Saturday, February 6, 2021

"a therapeutic art"

The Hellenistic period brought a new era in philosophy as well as in general history. It was in those days that Western philosophy came to be seen as above all a guide to life and a source of comfort:

"Empty are the words of that philosopher who offers no therapy for human suffering. For just as there is no use in medical expertise if it does not give therapy for bodily diseases, so too there is no use in philosophy if it does not expel the suffering of the soul."

So said Epicurus (341–271 BC), the most famous of the new Hellenistic philosophers, and on this point he spoke for all of them. There were three main new schools of thought: the Epicureans, the Stoics and the Sceptics.

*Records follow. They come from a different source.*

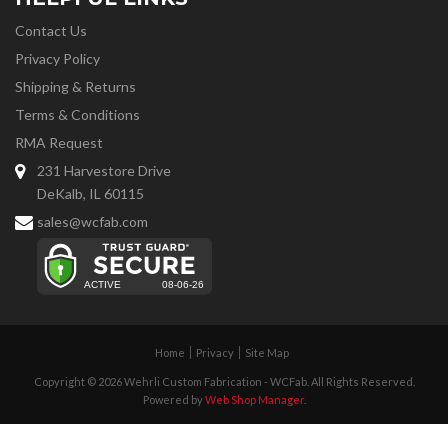
Contact Us
Privacy Policy
Shipping & Returns
Terms & Conditions
RMA Request
231 Harvestore Drive
DeKalb, IL 60115
sales@wcfab.com
Home
Privacy
Site Map
Copyright © 2026 Wehrli Custom Fabrication - WCFab. All Rights Reserved.
Powered by
Web Shop Manager
.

On the whole, if an Epicurean said one thing, a Stoic would say the opposite and a Sceptic would refuse to commit himself either way. But there was something about which they could all agree: philosophy was a therapeutic art, not just an idle pastime for people who were too clever by half. Epicureanism and Stoicism were to some extent popular creeds in a way that the drier teachings of Plato and Aristotle could never be. The Platonic and Aristotelian schools continued to exist in one form or another throughout the Hellenistic period, doing research and teaching an elite. They certainly had something to say about how one should live, but not perhaps much that could readily be understood and even applied by the ordinary man in the market-place...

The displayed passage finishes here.